Padahal, menurut BKPM, realisasi investasi Indonesia mencapai Rp892,4 triliun pada Januari – September 2022. Untuk Penanaman Modal Asing (PMA) sebesar Rp479.3 triliun dan Penanaman Modal Negeri sejumlah Rp413,1 triliun.
BKPM mencatat, lima sektor terbesar dari gabungan PMA dan PMDN adalah industri logam dasar, barang logam, bukan mesin dan peralatannya dengan nilai investasi Rp131,8 triliun. Disusul sektor pertambangan dengan nilai investasi Rp96,5 triliun.

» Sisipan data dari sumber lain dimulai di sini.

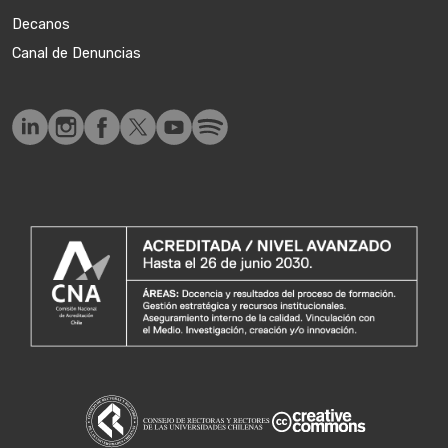
Decanos
Canal de Denuncias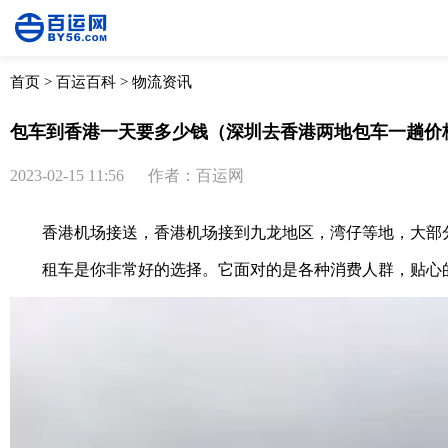
首页
>
百运百科
>
物流资讯
包车到香港一天要多少钱（深圳去香港两地包车一趟价
2023-02-15 11:56
作者：百运网
香港机场接送，香港机场接到九龙地区，湾仔等地，大部分可
租车是你非常好的选择。它面对的是各种消费人群，贴心的租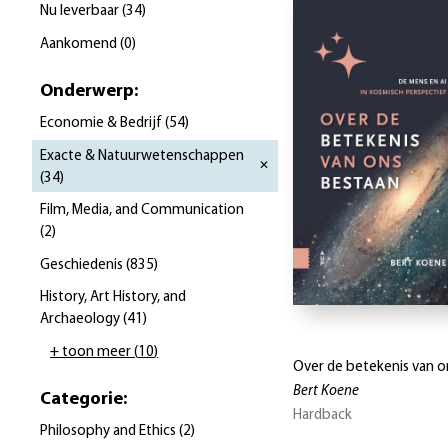
Nu leverbaar
(
34
)
Aankomend
(
0
)
Onderwerp
:
Economie & Bedrijf
(
54
)
Exacte & Natuurwetenschappen
(
34
)
Film, Media, and Communication
(
2
)
Geschiedenis
(
835
)
History, Art History, and
Archaeology
(
41
)
+ toon meer
(
10
)
Over de betekenis van o
Bert Koene
Categorie
:
Hardback
Philosophy and Ethics
(
2
)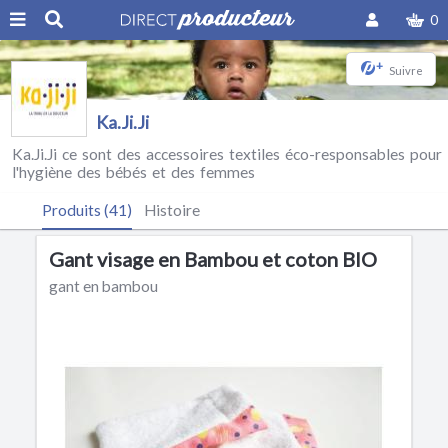
0
+
Suivre
Ka.Ji.Ji
Ka.Ji.Ji ce sont des accessoires textiles éco-responsables pour
l'hygiène des bébés et des femmes
Produits (41)
Histoire
Gant visage en Bambou et coton BIO
gant en bambou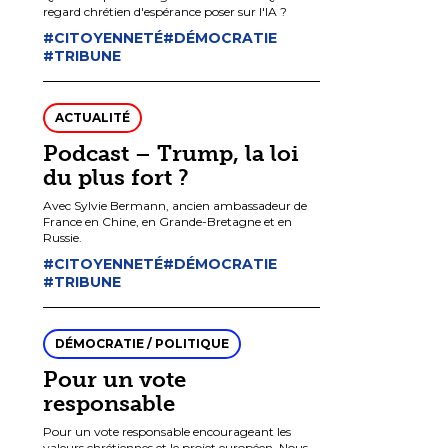
regard chrétien d'espérance poser sur l'IA ?
#CITOYENNETÉ
#DÉMOCRATIE
#TRIBUNE
ACTUALITÉ
Podcast – Trump, la loi
du plus fort ?
Avec Sylvie Bermann, ancien ambassadeur de
France en Chine, en Grande-Bretagne et en
Russie.
#CITOYENNETÉ
#DÉMOCRATIE
#TRIBUNE
DÉMOCRATIE / POLITIQUE
Pour un vote
responsable
Pour un vote responsable encourageant les
valeurs chrétiennes et le projet européen. Nous,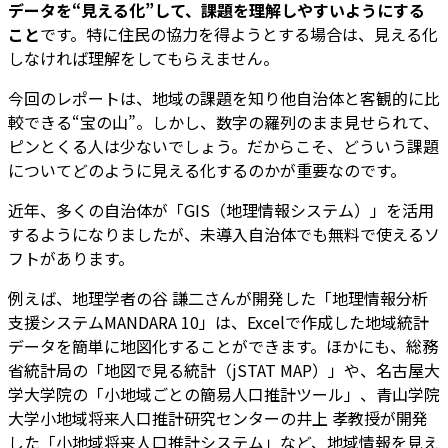
データを“見える化”して、課題を理解しやすいようにする
こと
です。特に住民の協力を得ようとする場合は、見える化
しなければ理解をしてもらえません。
今回のレポートは、地域の課題を知り他自治体と客観的に比
較できる“宝の山”。しかし、数字の羅列のまま見せられて、
ピンとくる人は少ないでしょう。だからこそ、どういう課題
についてどのように見える化するのかが重要なのです。
近年、多くの自治体が「GIS（地理情報システム）」を活用
するようになりましたが、未導入自治体でも無料で使えるソ
フトがあります。
例えば、地理学者の谷 謙二さんが開発した「地理情報分析
支援システムMANDARA 10」は、Excelで作成した地域統計
データを簡単に地図化することができます。ほかにも、総務
省統計局の「地図で見る統計（jSTAT MAP）」や、名古屋大
学大学院の「小地域ごとの簡易人口推計ツール」、青山学院
大学小地域将来人口推計研究センターの井上 孝教授が開発
した「小地域将来人口推計システム」など、地域情報を見え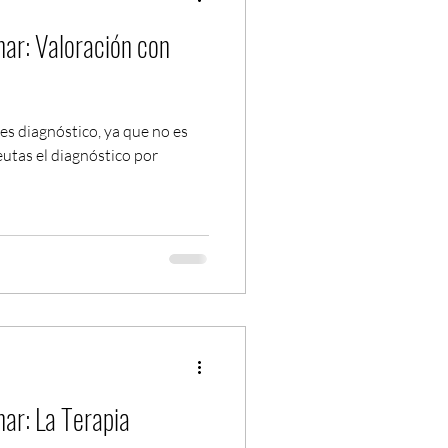
ar: Valoración con
nes diagnóstico, ya que no es
eutas el diagnóstico por
ar: La Terapia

Bahkan, berdasarkan data Minerba One Data Indonesia (MODI) Kementerian Energi dan Sumber Daya Mineral (ESDM), per Senin (3/10), realisasi penerimaan negara dari sektor pertambangan mineral dan batu bara (minerba) hingga kini tercatat mencapai Rp 118, 34 triliun, sekitar 279,32% dari target rencana penerimaan tahun 2022 yakni sebesar Rp 42,37 triliun.
Tidak hanya itu, Indonesia juga mengalami peningkatan ekspor barang pada kuartal II lalu, khususnya di sektor pertambangan. Badan Pusat Statistik melaporkan ekspor dari sektor tersebut mencapai US$5,93 miliar, meningkat 103,6% dari setahun sebelumnya (year-on-year).
Dari data-data di atas, telah terbukti bahwa komoditas mineral seperti nikel sukses menjadi tonggak bagi ekonomi Indonesia. Apalagi para pelaku usaha sudah sekuat tenaga mendatangkan investasi ke Indonesia, semua itu tentu untuk Tanah Air. Maka tidak heran jika banyak ‘jeritan’ dari berbagai pelaku usaha atas penetapan kebijakan ini.
Sebab, dengan adanya pajak progresif nikel ini, beragam produk nikel yang akan dikirim ke luar negeri terutama dalam bentuk setengah jadi akan dikenakan pajak! Tentu akan merepotkan, bukan? Direktur Keuangan emiten pertambangan nikel, PT Vale Indonesia Tbk (INCO), Bernadus Irmanto, menilai jika pemerintah menetapkan kebijakan pajak ekspor nikel akan menekan industri nikel domestik.
“Tentu saja pengenaan pajak ini bakal memberikan tekanan terhadap industri nikel, terutama perusahaan yang melakukan ekspor produk olahan nikel,” paparnya
Menurut Bernardus, jika tujuan pengenaan pajak ini untuk mendorong hilirisasi, perlu dikaji ulang waktu pelaksanaan dengan ketersediaan fasilitas hilirisasi (downstreaming facility) di Indonesia.
Mengenai ketersediaan fasilitas-fasilitas penunjang dari hulu ke hilir tersebut, CEO PT IMIP, Alexander Barus mengungkap bahwa saat ini Indonesia masih mengalami kekosongan pada industri intermediate.
“Dari tiga tingkat kita sudah punya sekarang, tingkat dua hanya bahan baku feronikel, kita proses sekarang sudah ada 3 juta metrik ton (mt), Di tingkat ketiga ini kosong, Pak Bahlil bilang ada packing baterai, kita lihat saja nanti, yang pasti ini di tingkat tiga kita kosong,” ujar Alex.
Keputusan penetapan ini tentu perlu dikaji ulang sebab berbisnis yang bijak adalah antara kedua belah pihak; dalam hal ini pemerintah dengan pengusaha pertambangan. Jika tidak ada komunikasi yang bijak antara kedua belah pihak, maka keputusan tersebut bisa jadi hanya menguntungkan satu pihak saja. Bagaimana menurut kamu?